Hier gab es viele Dinge, die wir gut gebrauchen konnten, vor allem Zigaretten und Schallplatten. Wie ein Rudel Wölfe umringten wir das Plattenregal. Wir waren so hungrig auf Hardrock und wir konnten die Platten nicht haben, weil sie zu teuer waren. Vor allem der AC/DC- und der KISS-Stapel hatten es uns angetan (abgesehen von Motörhead, Rory Gallagher, Ted Nugent, Saxon, Whitesnake, Rocky Horror Picture Show…). Hardrock war der ideale Soundtrack zur Mannwerdung. So hart wie der Sound und wie die breitbeinigen Mattenhengste auf den Covers, so hart wollten wir gerne werden.

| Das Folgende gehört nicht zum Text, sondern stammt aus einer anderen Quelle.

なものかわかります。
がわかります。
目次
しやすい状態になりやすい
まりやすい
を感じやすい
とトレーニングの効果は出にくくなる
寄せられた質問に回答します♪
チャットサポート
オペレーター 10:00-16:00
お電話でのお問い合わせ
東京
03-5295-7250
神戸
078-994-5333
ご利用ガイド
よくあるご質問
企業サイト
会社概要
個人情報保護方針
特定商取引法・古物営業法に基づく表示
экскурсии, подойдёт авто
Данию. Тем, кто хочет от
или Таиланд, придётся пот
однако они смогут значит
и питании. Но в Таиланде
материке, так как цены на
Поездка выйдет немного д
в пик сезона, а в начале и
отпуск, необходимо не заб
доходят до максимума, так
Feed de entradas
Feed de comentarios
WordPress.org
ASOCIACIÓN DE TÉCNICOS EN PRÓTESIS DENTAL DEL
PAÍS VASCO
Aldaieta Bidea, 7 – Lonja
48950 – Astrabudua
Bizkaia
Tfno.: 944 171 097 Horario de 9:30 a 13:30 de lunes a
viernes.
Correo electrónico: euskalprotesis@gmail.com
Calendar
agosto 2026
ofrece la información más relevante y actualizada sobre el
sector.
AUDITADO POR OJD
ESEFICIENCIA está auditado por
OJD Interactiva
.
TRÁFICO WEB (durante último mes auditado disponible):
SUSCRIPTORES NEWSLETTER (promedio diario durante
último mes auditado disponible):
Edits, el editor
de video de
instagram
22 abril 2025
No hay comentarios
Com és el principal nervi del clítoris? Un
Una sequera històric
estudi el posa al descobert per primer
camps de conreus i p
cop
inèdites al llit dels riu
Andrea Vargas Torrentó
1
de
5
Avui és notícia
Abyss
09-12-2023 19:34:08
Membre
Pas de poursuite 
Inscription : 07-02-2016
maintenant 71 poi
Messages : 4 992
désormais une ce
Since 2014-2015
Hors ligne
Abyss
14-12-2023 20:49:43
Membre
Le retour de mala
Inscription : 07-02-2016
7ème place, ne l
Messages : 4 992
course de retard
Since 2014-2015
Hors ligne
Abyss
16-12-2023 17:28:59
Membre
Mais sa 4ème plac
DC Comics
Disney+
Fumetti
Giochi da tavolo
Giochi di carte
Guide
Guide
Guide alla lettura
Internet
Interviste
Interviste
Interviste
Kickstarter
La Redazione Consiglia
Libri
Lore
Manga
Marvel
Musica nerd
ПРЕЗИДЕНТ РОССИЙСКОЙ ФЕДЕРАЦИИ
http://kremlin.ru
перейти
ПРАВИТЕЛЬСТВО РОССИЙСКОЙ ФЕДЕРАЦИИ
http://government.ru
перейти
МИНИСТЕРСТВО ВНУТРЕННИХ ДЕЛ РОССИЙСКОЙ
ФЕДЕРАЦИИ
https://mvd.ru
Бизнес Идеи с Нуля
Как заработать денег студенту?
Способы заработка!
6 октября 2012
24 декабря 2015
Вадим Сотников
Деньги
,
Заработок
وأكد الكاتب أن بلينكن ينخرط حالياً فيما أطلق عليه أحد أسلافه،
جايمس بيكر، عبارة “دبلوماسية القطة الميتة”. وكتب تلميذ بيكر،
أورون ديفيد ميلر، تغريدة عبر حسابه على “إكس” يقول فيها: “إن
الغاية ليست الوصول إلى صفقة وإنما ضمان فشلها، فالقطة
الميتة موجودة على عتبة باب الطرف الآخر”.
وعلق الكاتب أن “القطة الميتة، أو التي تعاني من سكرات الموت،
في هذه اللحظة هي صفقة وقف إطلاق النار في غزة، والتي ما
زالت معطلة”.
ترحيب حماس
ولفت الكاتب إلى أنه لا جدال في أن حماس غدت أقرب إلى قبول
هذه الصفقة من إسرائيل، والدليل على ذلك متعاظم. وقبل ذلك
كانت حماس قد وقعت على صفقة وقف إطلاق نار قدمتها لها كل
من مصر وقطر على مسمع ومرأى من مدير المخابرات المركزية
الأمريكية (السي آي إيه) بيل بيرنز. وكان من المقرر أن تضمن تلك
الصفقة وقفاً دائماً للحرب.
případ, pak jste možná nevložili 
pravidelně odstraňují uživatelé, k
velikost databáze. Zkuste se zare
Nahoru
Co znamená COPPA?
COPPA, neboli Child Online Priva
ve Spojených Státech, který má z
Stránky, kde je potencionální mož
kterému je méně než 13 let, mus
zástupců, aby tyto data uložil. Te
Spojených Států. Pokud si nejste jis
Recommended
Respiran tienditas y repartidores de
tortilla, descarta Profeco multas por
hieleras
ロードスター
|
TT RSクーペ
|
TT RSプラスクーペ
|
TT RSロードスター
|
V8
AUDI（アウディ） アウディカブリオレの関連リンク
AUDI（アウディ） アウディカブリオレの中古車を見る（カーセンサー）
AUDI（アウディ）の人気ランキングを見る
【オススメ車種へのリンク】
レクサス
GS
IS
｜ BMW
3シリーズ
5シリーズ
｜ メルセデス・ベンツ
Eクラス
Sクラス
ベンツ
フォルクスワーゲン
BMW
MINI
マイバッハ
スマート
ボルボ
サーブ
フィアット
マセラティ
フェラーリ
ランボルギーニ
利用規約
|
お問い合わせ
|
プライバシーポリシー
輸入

Es gab einen Oberdetektiv im Toom Markt, er hieß Herr Stichling und hatte uns bald als seine natürlichen Feinde erkannt. Er versuchte alles, um uns beim Klauen zu erwischen. Meist drückte er sich in seinem weißen Kittel wie zufällig hinter irgendwelchen Regalen herum und schielte dabei sackdumm zu uns rüber. Außerdem versuchte er es mit Spiegelsystemen. Sein größter Coup war allerdings das Bohren von kleinen Löchern in eine gegenüberliegende Holzverkleidung, hinter der er verschwinden konnte. Von hier aus war es ihm möglich, uns aus einer Distanz von zwei Metern auf die Finger zu schauen, und er selbst blieb dabei völlig unsichtbar. Bis auf seine einfältigen Pupillen hinter den Löchern. Jedes Mal wenn er zu unserer Freude hinter der Ecke in seinen Winkel verschwand, drängten wir uns ganz besonders diebisch vor dem Plattenregal, bis schließlich einer von uns zu den Gucklöchern hinsprang und hineinbrüllte. Beim ersten Mal kippte Stichling um, man konnte es gut hören, und wir grölten vor Vergnügen. Wir wussten, dass er nichts machen konnte, weil sein Versteck ja geheim war und er sich nie die Blöße geben würde, vor unseren Augen herauszuhumpeln. Erst wenn er sich gedemütigt verdrückt hatte, sahnten wir ab. Alle unsere Platten waren geklaut. Jeder von uns hatte bestimmt sieben oder acht Stück, da ging was, rocktechnisch.
Mit dem Hardrock lichtete sich der Nebel über dem Ozean, und der Kontinent der Erwachsenen wurde am Horizont sichtbar.
Mein erstes Besäufnis hatte ich, glaube ich, mit zwölf.